"Hey folks,
I’m kinda new to incus and LXC, and I’m facing a situation here that I’m not sure if it’s a bug or just a quirk of the network type I’m using. So, here’s the deal:
The setup on both machines (mac03 and mac04) is identical, just with the IP ending differently - one with .114 and the other with .118. Now, here’s the kicker: whenever I restart one of the machines (like ‘incus restart mac03’, for instance), the others lose connection to the network, and their ssh ECDSA host keys get changed, which is causing some complaints and worries from my customers, both on mac03 and mac04. Just to test, I spun up a container with Ubuntu 20.04 named ‘mac05’, and the situation was the same. When I used the ‘incus restart’ command to restart mac03, "mac04 and “mac05” lost connection to the network for about 2 or 3 seconds, and then when I tried to ssh into them, I got the ECDSA host key change warning for both mac04 and mac05. I’m pretty much at a loss on what to do to prevent this from happening, so I’m reaching out to you folks here in the forum for some help on fixing this issue. If you need any additional information, just let me know.
When you launch an instance with the macvlan networking, the instance by default gets the IP address from the external DHCP server. Your instance either gets a dynamic IP address or a static IP address. It depends on the configuration of the external DHCP server.
The external DHCP servers needs to be able to differentiate one instance from the other. Each instance normally has a random MAC address in the range of 00:16:3e:xx:xx:xx. But if you incus copy, etc, you might end up with two instances with the same MAC address.

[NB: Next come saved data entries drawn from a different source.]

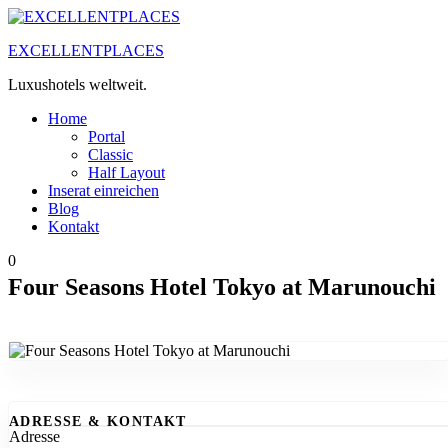
Zum
Inhalt
EXCELLENTPLACES
springen
Luxushotels weltweit.
Home
Portal
Classic
Half Layout
Inserat einreichen
Blog
Kontakt
0
Four Seasons Hotel Tokyo at Marunouchi
ADRESSE & KONTAKT
Adresse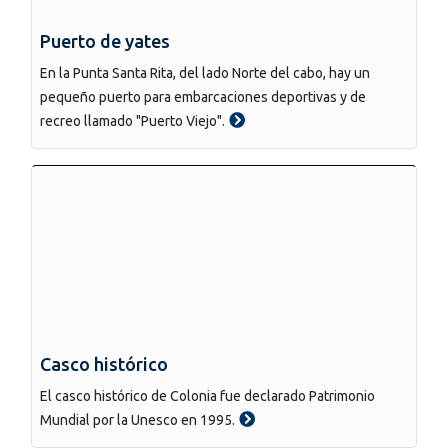
Puerto de yates
En la Punta Santa Rita, del lado Norte del cabo, hay un
pequeño puerto para embarcaciones deportivas y de
recreo llamado "Puerto Viejo".
Casco histórico
El casco histórico de Colonia fue declarado Patrimonio
Mundial por la Unesco en 1995.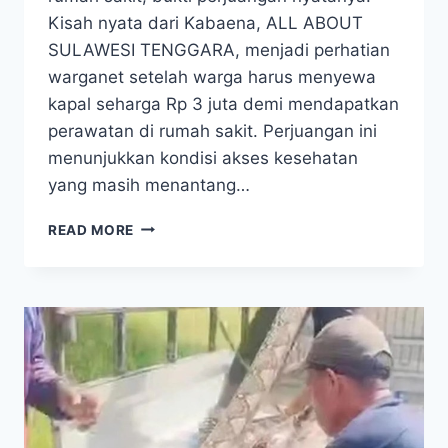
Kisah nyata dari Kabaena, ALL ABOUT
SULAWESI TENGGARA, menjadi perhatian
warganet setelah warga harus menyewa
kapal seharga Rp 3 juta demi mendapatkan
perawatan di rumah sakit. Perjuangan ini
menunjukkan kondisi akses kesehatan
yang masih menantang…
KISAH
READ MORE
NYATA
KABAENA:
PERJUANGAN
WARGA
BAYAR
RP
3
JUTA
DEMI
RS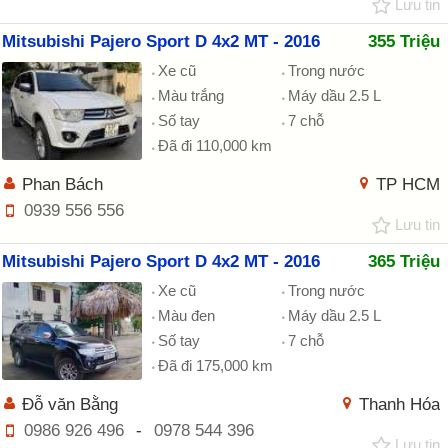
Lưu tin
Mitsubishi Pajero Sport D 4x2 MT - 2016
355 Triệu
Xe cũ
Trong nước
Màu trắng
Máy dầu 2.5 L
Số tay
7 chỗ
Đã đi 110,000 km
Phan Bách
TP HCM
0939 556 556
Lưu tin
Mitsubishi Pajero Sport D 4x2 MT - 2016
365 Triệu
Xe cũ
Trong nước
Màu đen
Máy dầu 2.5 L
Số tay
7 chỗ
Đã đi 175,000 km
Đỗ văn Bằng
Thanh Hóa
0986 926 496
-
0978 544 396
Lưu tin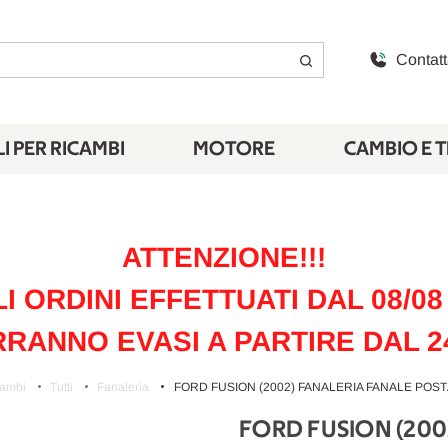
Contatt
I PER RICAMBI
MOTORE
CAMBIO E 
ATTENZIONE!!!
LI ORDINI EFFETTUATI DAL 08/08 
RANNO EVASI A PARTIRE DAL 2
cambi
Tutti
Fanaleria
FORD FUSION (2002) FANALERIA FANALE POST. 
FORD FUSION (2002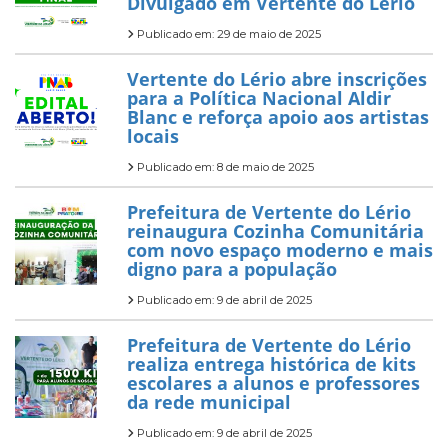
Divulgado em Vertente do Lério
Publicado em: 29 de maio de 2025
Vertente do Lério abre inscrições
para a Política Nacional Aldir
Blanc e reforça apoio aos artistas
locais
Publicado em: 8 de maio de 2025
Prefeitura de Vertente do Lério
reinaugura Cozinha Comunitária
com novo espaço moderno e mais
digno para a população
Publicado em: 9 de abril de 2025
Prefeitura de Vertente do Lério
realiza entrega histórica de kits
escolares a alunos e professores
da rede municipal
Publicado em: 9 de abril de 2025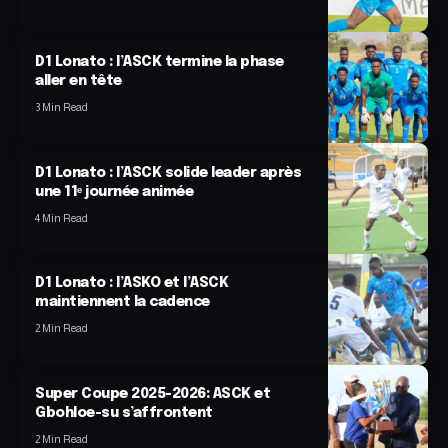
D1 Lonato : l’ASCK termine la phase
aller en tête
3 Min Read
D1 Lonato : l’ASCK solide leader après
une 11ᵉ journée animée
4 Min Read
D1 Lonato : l’ASKO et l’ASCK
maintiennent la cadence
2 Min Read
Super Coupe 2025-2026: ASCK et
Gbohloe-su s’affrontent
2 Min Read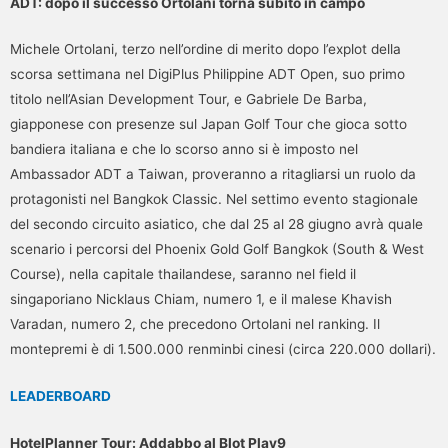
ADT: dopo il successo Ortolani torna subito in campo
Michele Ortolani, terzo nell’ordine di merito dopo l’explot della
scorsa settimana nel DigiPlus Philippine ADT Open, suo primo
titolo nell’Asian Development Tour, e Gabriele De Barba,
giapponese con presenze sul Japan Golf Tour che gioca sotto
bandiera italiana e che lo scorso anno si è imposto nel
Ambassador ADT a Taiwan, proveranno a ritagliarsi un ruolo da
protagonisti nel Bangkok Classic. Nel settimo evento stagionale
del secondo circuito asiatico, che dal 25 al 28 giugno avrà quale
scenario i percorsi del Phoenix Gold Golf Bangkok (South & West
Course), nella capitale thailandese, saranno nel field il
singaporiano Nicklaus Chiam, numero 1, e il malese Khavish
Varadan, numero 2, che precedono Ortolani nel ranking. Il
montepremi è di 1.500.000 renminbi cinesi (circa 220.000 dollari).
LEADERBOARD
HotelPlanner Tour: Addabbo al Blot Play9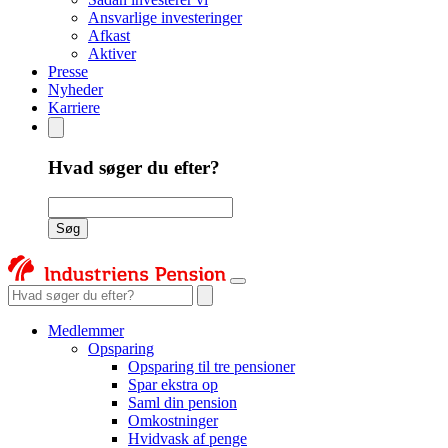
Ansvarlige investeringer
Afkast
Aktiver
Presse
Nyheder
Karriere
Hvad søger du efter?
Søgeord
Søg
Søgeord
Medlemmer
Opsparing
Opsparing til tre pensioner
Spar ekstra op
Saml din pension
Omkostninger
Hvidvask af penge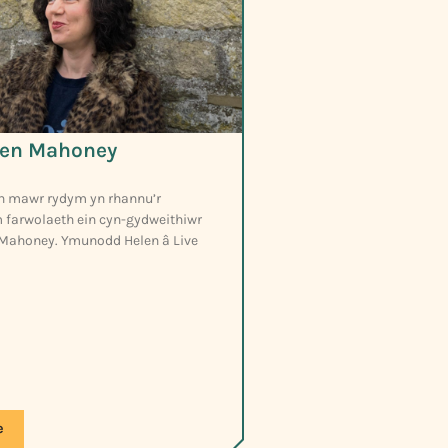
len Mahoney
h mawr rydym yn rhannu’r
farwolaeth ein cyn-gydweithiwr
Mahoney. Ymunodd Helen â Live
e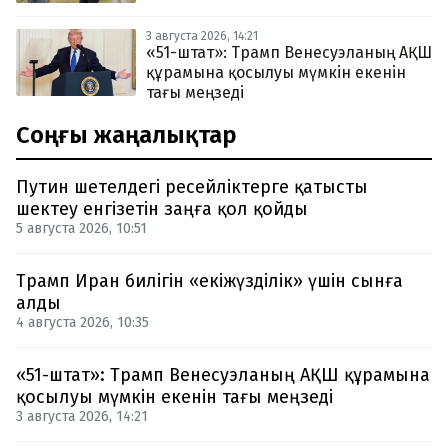
3 августа 2026, 14:21
«51-штат»: Трамп Венесуэланың АҚШ
құрамына қосылуы мүмкін екенін
тағы меңзеді
Соңғы жаңалықтар
Путин шетелдегі ресейліктерге қатысты
шектеу енгізетін заңға қол қойды
5 августа 2026, 10:51
Трамп Иран билігін «екіжүзділік» үшін сынға
алды
4 августа 2026, 10:35
«51-штат»: Трамп Венесуэланың АҚШ құрамына
қосылуы мүмкін екенін тағы меңзеді
3 августа 2026, 14:21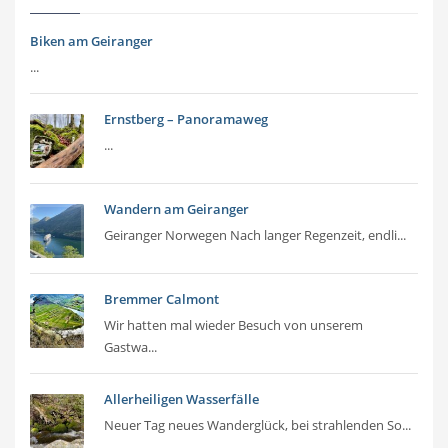
Biken am Geiranger
...
Ernstberg – Panoramaweg
...
Wandern am Geiranger
Geiranger Norwegen Nach langer Regenzeit, endli...
Bremmer Calmont
Wir hatten mal wieder Besuch von unserem
Gastwa...
Allerheiligen Wasserfälle
Neuer Tag neues Wanderglück, bei strahlenden So...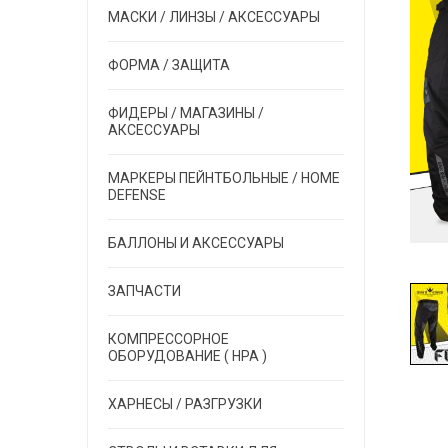
МАСКИ / ЛИНЗЫ / АКСЕССУАРЫ
ФОРМА / ЗАЩИТА
ФИДЕРЫ / МАГАЗИНЫ /
АКСЕССУАРЫ
МАРКЕРЫ ПЕЙНТБОЛЬНЫЕ / HOME
DEFENSE
БАЛЛОНЫ И АКСЕССУАРЫ
ЗАПЧАСТИ
КОМПРЕССОРНОЕ
ОБОРУДОВАНИЕ ( HPA )
ХАРНЕСЫ / РАЗГРУЗКИ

Use this to figure out the MAC addresses for each instance:
$ incus config get myinstance1 volatile.eth0.hwaddr
00:16:3e:53:ea:10
As a first step, verify that each instance has a random but different MAC address. Also, configure your DHCP server to serve the same IP address per MAC address.
I don’t use dhcp anywhere. My datacenter has assigned me 32 ips, and all of these are statically associated with the “eno0” interface, which is used as the parent for the incus macvlan network. Inside vms, i do what i demonstrated in my post, configuring each vm to pick one of these static ips. BTW, is there a way for me to assign static mac addresses to the instances?
That may be an issue with macvlan in this case. Macvlan is a bit special in that it may vary in behavior between NIC vendors…
The behavior you’re describing would be somewhat consistent with something triggering a MAC change or a STP reset on the NIC (if connected to a switch that does STP).
Switch to using a bridge on the host system instead, that way Linux can handle STP once with the outside and then have extra virtual ports be added and removed without causing issues.
I found the solution. It was a stupid thing I was doing. An ip address conflict that I had caused by assigning all ips to “eno0” via /etc/network/interfaces. All I had to do was remove the ips from there and everything works like a charm. Thank you so much for your time and responses!